Une séquence problématique

Une seule séquence paraît devoir mettre en crise la logique d’association que nous venons de dessiner : celle où Lolla, Martin et Gérard sont en train de prendre un repas ensemble, assis à une table sur la terrasse de la villa, le jour commençant à décliner [séq. 5]. Cette séquence est composée de deux plans. Dans le premier plan, Martin de dos et Lolla de profil, en partie cachée par Martin, sont assis à table. Martin commence à réciter un poème – « Silenzio da luna, Sergi la sera e vai… » –, mais ne se souvenant plus de la suite, il se lève pour aller la retrouver, sans doute dans un livre qui se trouve à l’intérieur de la villa. La caméra, qui suit le déplacement de Martin, souligne le mouvement par lequel il se lève de son siège en panoramique ascendant, avant de le filmer au niveau du visage en contre-plongée, rejetant Lolla complètement dans le hors-champ. Or, au moment où Martin accède à la porte de la villa par laquelle il va disparaître, la caméra découvre au spectateur la présence de Gérard assis à l’autre bout de la table face à Lolla, présence que rien jusqu’à à cet instant ne laissait pressentir. Tout au contraire, le choix du filmage de Martin en contre-plongée très marquée pendant son déplacement manifeste une volonté énonciative de retarder au maximum l’apparition de Gérard. Une fois celui-ci visible, la caméra délaisse alors tout à fait Martin pour venir recadrer Gérard en effectuant un panoramique descendant. Le plan dure encore un très court laps de temps sur Gérard, totalement silencieux, qui semble clairement éviter de regarder Lolla, en détournant ostensiblement ses yeux vers la mer en contrebas. Le deuxième plan de cette séquence est un plan sur Lolla, elle aussi entièrement silencieuse : contrairement à Gérard, elle regarde presque avec insistance dans sa direction, ménageant en quelque sorte la place de Gérard dans le plan, alors que celui-ci n’est pas visible dans le champ.

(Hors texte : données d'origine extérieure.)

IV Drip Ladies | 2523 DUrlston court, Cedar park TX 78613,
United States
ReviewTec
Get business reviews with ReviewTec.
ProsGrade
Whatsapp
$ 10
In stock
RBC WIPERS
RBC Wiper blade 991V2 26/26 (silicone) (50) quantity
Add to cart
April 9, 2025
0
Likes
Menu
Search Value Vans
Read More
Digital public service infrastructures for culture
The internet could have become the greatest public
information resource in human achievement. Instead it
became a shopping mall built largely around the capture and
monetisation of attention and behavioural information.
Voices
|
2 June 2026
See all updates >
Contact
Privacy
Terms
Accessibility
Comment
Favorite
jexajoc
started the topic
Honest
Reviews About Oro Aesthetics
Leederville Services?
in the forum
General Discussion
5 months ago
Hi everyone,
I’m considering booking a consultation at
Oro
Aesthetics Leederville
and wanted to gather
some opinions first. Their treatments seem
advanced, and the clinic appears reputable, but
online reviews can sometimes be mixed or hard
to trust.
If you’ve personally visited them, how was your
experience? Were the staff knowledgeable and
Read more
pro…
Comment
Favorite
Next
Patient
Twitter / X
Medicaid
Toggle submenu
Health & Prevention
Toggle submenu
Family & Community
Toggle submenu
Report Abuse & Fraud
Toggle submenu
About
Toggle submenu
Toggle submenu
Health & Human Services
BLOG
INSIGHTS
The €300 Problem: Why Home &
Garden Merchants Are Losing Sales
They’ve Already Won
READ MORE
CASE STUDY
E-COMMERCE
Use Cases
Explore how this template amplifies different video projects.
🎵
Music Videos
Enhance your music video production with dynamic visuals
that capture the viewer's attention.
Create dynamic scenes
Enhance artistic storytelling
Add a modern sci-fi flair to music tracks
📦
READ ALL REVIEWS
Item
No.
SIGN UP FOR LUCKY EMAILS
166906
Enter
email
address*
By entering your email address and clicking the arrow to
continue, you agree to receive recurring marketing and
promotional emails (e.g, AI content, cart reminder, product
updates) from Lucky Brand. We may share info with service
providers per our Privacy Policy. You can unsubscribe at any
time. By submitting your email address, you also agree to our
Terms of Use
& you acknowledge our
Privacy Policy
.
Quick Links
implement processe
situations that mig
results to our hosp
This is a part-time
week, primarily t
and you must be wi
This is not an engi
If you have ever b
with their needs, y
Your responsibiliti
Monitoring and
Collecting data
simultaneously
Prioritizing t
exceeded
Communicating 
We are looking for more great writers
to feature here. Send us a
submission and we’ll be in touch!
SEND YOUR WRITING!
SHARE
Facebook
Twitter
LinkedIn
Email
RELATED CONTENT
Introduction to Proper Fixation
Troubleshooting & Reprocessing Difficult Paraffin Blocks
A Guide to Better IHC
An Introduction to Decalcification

On le voit : il est impossible de nier qu’au départ la situation dramatique globale a bel et bien été une situation entre trois personnes. De même, et contrairement à ce qui a lieu dans les autres séquences, l’« entre deux personnes » Lolla/Gérard n’apparaît pas vraiment à l’écran : Gérard et Lolla ne sont jamais co-présents dans le même champ. Pour autant, la facture de la mise en scène témoigne d’une volonté de subvertir l’intégrité de la situation globale pour donner une ampleur dramatique majeure à l’« entre deux personnes » Lolla/Gérard. En première instance, la logique d’association uniquement duelle paraît imposer sa « loi » 528 au mode de filmage : ce ne sont que des « entre deux personnes » purement filmiques qui sont visibles quand plus d’un personnage apparaît dans le champ. De ce fait, la lecture spectatorielle de la séquence est largement conditionnée à créditer les associations duelles d’une importance sémantique supérieure à l’« entre trois personnes ». Deuxièmement, le fait que l’apparition de Gérard coïncide avec l’éclipse définitive de Martin provoque pour le spectateur une prise de conscience de la nature « réelle » de la situation entre trois personnes seulement au moment où cette situation disparaît pour laisser place à une situation dramatique uniquement entre deux personnes. Par conséquent, la situation entre trois personnes s’évanouit aussitôt qu’elle a été signifiée, se retrouvant largement reléguée en arrière-plan, comme un mode d’association de figures mineur et négligeable, incapable de faire valoir ses droits sur le règne de l’« entre deux personnes ». Troisièmement, au vu de la faible importance narrative que représente l’éclipse de Martin, son départ paraît bien avoir pour fonction première et essentielle de rendre possible et de souligner que Gérard et Lolla se retrouvent en co-présence, en dépit du fait qu’ils ne sont à aucun moment visibles dans le même champ. Ce n’est qu’à la faveur de l’éloignement de Martin que la situation entre deux personnes Lolla/Gérard devient possible, ce qui ne fait pas peu pour lui conférer un caractère équivoque. Au vu de ces éléments, il paraît donc légitime de conclure que loin de venir ruiner la logique d’association de l’époque, cette séquence en constitue une subtile confirmation, capable au demeurant de permettre d’engager une réflexion herméneutique quant à son sens.

Notes
528.

L’usage d’un tel terme ne semble pas excessif parce que, en conformité avec l’idée qu’il se fait du cinéma comme science, Philippe Garrel l’emploie avec récurrence dans ses propos sur le cinéma. Ainsi, avec Serge Daney : « Le cinéma est donc quelque part une science puisqu’il y a tout de même des phénomènes qui se répètent avec des lois. » Cf. « Dialogue », art. cit., p. 63.